• **TASK DIRECTIONS**
Within the records below is a range that opens at the line with "CastlevaniaRuins" and closes at the line with "your IP 216.73". Return that range word for word, both ends included, and only that range.

• **STORED DATA**
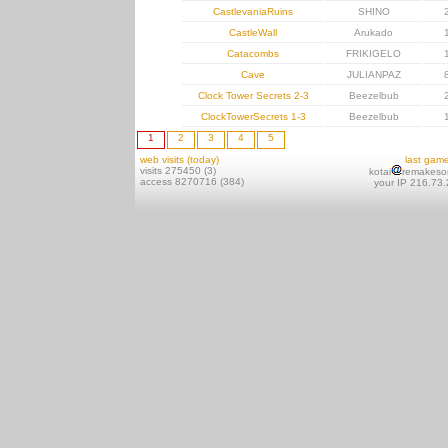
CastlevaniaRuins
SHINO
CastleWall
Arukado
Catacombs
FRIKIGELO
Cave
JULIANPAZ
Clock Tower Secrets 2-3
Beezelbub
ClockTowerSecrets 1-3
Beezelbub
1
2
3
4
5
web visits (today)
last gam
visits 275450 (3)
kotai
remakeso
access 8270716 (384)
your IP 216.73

--

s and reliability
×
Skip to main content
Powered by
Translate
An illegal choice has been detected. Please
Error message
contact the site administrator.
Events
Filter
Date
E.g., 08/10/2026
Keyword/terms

--

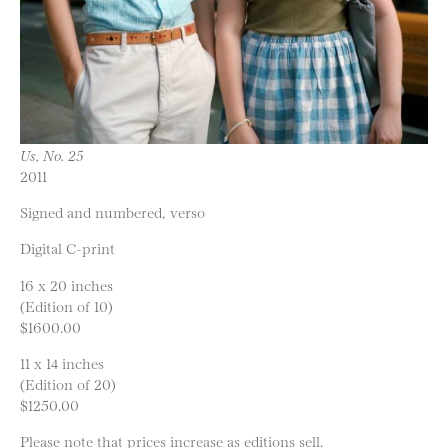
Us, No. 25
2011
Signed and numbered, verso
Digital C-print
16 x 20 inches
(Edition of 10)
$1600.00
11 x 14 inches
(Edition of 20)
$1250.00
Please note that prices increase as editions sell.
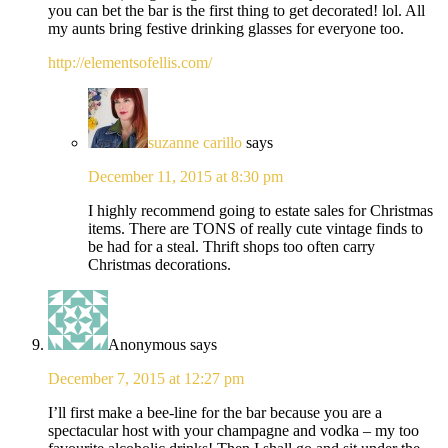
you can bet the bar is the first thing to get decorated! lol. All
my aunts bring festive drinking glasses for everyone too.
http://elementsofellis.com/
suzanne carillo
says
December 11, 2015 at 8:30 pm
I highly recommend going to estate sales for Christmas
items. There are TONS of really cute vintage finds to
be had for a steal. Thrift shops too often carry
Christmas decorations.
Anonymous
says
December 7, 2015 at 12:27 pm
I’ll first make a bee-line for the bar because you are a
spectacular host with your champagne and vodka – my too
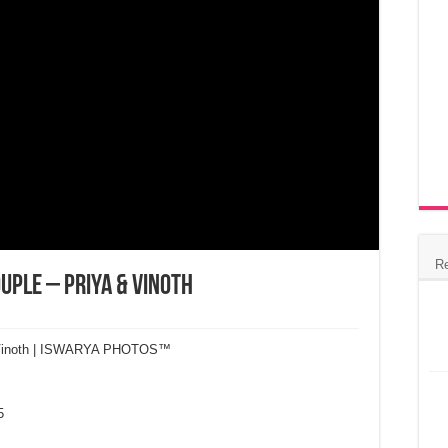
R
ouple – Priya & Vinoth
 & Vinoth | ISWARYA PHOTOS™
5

• **YOUR RESPONSE**
CastlevaniaRuins
SHINO
CastleWall
Arukado
Catacombs
FRIKIGELO
Cave
JULIANPAZ
Clock Tower Secrets 2-3
Beezelbub
ClockTowerSecrets 1-3
Beezelbub
1
2
3
4
5
web visits (today)
last gam
visits 275450 (3)
kotai
remakeso
access 8270716 (384)
your IP 216.73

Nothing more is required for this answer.